I’m very fond of the concept of Adobe Acrobat – being able to share a single PDF file that contains a non-volatile representation of a document, that you can view on-screen or via a printer without worrying about formatting issues caused by different fonts, operating systems or printer drivers. But I’m getting increasingly infuriated by the implementation: amongst other things, by the slow loading times and increasing bloat in the Reader software. I frequently have to wait 10-20 seconds for the application to load when all I wanted to do was view a single page. I don’t want to complete an electronic form, verify a digital signature, print to a remote location, or manipulate a digital photo, so why do I have to wait for nearly 20 plug-ins to load before I can use the document. This is simply poor application design: most of these plug-ins could be loaded as a background task for starters, and the interface doesn’t even offer a way to disable them.
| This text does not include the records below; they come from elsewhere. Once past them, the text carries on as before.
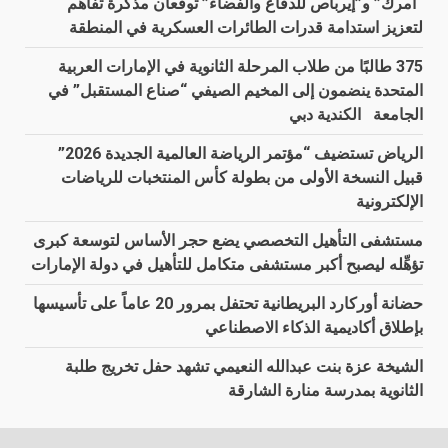
“أمرك” و”إيرباص للدفاع والفضاء” توقّعان مذكرة تفاهم
لتعزيز استدامة قدرات الطائرات العسكرية في المنطقة
375 طالبًا من طلاب المرحلة الثانوية في الإمارات العربية
المتحدة ينضمون إلى المخيم الصيفي “صناع المستقبل” في
الجامعة الكندية دبي
الرياض تستضيف “مؤتمر الرياضة العالمية الجديدة 2026”
قبيل النسخة الأولى من بطولة كأس المنتخبات للرياضات
الإلكترونية
مستشفى التأهيل التخصصي يضع حجر الأساس لتوسعة كبرى
تؤهِّله ليصبح أكبر مستشفى متكامل للتأهيل في دولة الإمارات
حضانة أوركارد البريطانية تحتفل بمرور 20 عاماً على تأسيسها
بإطلاق أكاديمية الذكاء الاصطناعي
الشيخة عزة بنت عبدالله النعيمي تشهد حفل تخريج طلبة
الثانوية بمدرسة منارة الشارقة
As I browsed around the directory structure under C:\Program Files\Adobe\Acrobat 6.0\Reader, I discovered there’s a subdirectory called Optional that contains a readme with the following text: “Put unused plug-ins in the optional directory.” Super, I thought and promptly moved all the plug-ins. Hey presto – Acrobat Reader immediately transformed itself back into the speedy, lightweight tool that I loved back in version 3.
Searching around the web to see whether this was a safe thing to have done, I discovered this post from Darren Norton over a year ago with the same information. So I’m behind the times, certainly, but I suspect I’m not alone in having missed this “feature”. I posted a quick mail to the “Cool Stuff” distribution list internally within Microsoft and received a number of replies from delighted colleagues, so I thought I’d share it here.